Ms Sultana was suspended from the Labour parliamentary whip with six other MPs for voting against keeping the cruel two-child benefit cap a year ago. Four had the whip restored earlier this year but she remains suspended, alongside Apsana Begum and John McDonnell.

There have been no indications that the Labour whips would ever readmit Ms Sultana, who says in her statement that she would “do it again,” noting that she also voted against the cut in the winter fuel allowance and opposed the recent failed bid to slash benefits for disabled people.

Slamming Nigel Farage, Ms Sultana added that “a billionaire-backed grifter is leading the polls, because Labour has completely failed to improve people’s lives. And across the political establishment, from Farage to Starmer, they smear people of conscience trying to stop a genocide in Gaza as terrorists.

“But the truth is clear: this government is an active participant in genocide. And the British people oppose it.”

She said money is needed for “public services, not forever wars. In 2029 the choice will be stark: socialism or barbarism,” channelling Rosa Luxemburg.

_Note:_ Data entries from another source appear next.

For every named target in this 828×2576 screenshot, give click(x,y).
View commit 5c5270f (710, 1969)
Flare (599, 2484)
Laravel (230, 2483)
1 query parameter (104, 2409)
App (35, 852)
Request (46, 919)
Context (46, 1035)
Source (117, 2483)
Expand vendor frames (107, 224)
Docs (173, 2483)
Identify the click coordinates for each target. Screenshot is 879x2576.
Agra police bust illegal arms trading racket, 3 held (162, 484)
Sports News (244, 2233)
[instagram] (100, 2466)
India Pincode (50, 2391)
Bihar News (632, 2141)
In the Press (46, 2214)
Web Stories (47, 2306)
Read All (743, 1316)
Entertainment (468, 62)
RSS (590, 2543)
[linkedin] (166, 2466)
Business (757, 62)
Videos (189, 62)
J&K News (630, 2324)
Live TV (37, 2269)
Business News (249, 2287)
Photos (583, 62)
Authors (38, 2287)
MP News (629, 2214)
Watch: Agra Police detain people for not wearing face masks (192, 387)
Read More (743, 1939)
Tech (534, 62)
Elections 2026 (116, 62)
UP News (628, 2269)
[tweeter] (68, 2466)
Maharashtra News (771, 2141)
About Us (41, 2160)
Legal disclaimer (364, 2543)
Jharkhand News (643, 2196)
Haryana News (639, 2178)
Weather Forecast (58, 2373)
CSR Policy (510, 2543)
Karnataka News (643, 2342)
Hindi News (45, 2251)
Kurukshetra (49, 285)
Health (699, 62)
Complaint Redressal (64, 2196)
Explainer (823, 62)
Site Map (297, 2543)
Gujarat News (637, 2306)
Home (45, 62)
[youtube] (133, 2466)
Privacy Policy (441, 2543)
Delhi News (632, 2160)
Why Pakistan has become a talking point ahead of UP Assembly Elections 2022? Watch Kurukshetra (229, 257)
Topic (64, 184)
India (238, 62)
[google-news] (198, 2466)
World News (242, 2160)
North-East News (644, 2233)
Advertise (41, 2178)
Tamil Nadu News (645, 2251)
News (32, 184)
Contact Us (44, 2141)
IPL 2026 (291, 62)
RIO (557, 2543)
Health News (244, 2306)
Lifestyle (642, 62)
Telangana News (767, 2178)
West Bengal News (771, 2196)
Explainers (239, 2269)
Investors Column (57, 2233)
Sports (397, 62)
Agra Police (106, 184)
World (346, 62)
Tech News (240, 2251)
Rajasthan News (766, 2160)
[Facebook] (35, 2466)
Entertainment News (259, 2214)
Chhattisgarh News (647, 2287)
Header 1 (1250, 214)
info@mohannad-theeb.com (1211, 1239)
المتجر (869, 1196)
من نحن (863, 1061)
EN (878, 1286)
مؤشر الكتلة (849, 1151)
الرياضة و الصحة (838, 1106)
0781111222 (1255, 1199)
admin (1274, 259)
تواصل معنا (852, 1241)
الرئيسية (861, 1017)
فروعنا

Appealing for support for the new party, Sultana says “billionaires already have three parties fighting for them. It’s time the rest of us had one.”

The vote at the new party’s organising committee is the latest step in the tortured road to creating a socialist alternative to the left of Labour.

The committee also had before it a paper calling for Mr Corbyn to be the sole leader of such a party, on an interim basis, supported by un-named deputies, among other proposals.

The meeting preferred a combination of Mr Corbyn’s experience and peerless campaigning record and Ms Sultana’s youth and combativity.

Mr Corbyn himself has called for the formation of a new party publicly, and with increasing urgency, in several public speeches and media interviews lately.

He told ITV’s Robert Peston on Thursday: “There is a thirst for an alternative view to be put. That grouping will come together. 

“And there will be an alternative put there which is about a society that deals with poverty, inequality, and a foreign policy that’s based on peace rather than war.”

Asked if he would serve as leader of the new alternative, he said: “I’m here to serve the people in the way I’ve always tried to do.”

Any leadership decision is understood to be on an interim basis, pending a new party establishing democratic structures.

Prominent campaigner Andrew Feinstein, who contested Sir Keir Starmer’s Camden constituency last year and helped cut the prime minister’s majority in half, announced the news to wild cheers at a left rally. 

The initiative undoubtedly taps into considerable pent-up support for a new party, which polls suggest would start with the support of 10 per cent of the electorate.

Its formation still remains in the future, however, with much work to be done to get it ready for launch.

It will already be a spectre haunting Sir Keir’s Downing Street, since its existence complicates, to say the least, the prevailing strategy of pitching to woo Reform-inclined voters, and opens up the danger of a war on many fronts for the beleaguered government.

John McDonnell said he regretted Ms Sultana’s departure from Labour. 

“The people running Labour at the moment need to ask themselves why a young, articulate, talented, extremely dedicated socialist feels she now has no home in the Labour Party and has to leave,” he said.